• Task
Given the records that follow, return each one verbatim.

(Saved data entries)
+-------+

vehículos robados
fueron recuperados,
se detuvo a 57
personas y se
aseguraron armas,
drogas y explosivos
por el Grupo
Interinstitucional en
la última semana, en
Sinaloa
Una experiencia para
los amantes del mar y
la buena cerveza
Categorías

+-------+

• Finished task
vehículos robados
fueron recuperados,
se detuvo a 57
personas y se
aseguraron armas,
drogas y explosivos
por el Grupo
Interinstitucional en
la última semana, en
Sinaloa
Una experiencia para
los amantes del mar y
la buena cerveza
Categorías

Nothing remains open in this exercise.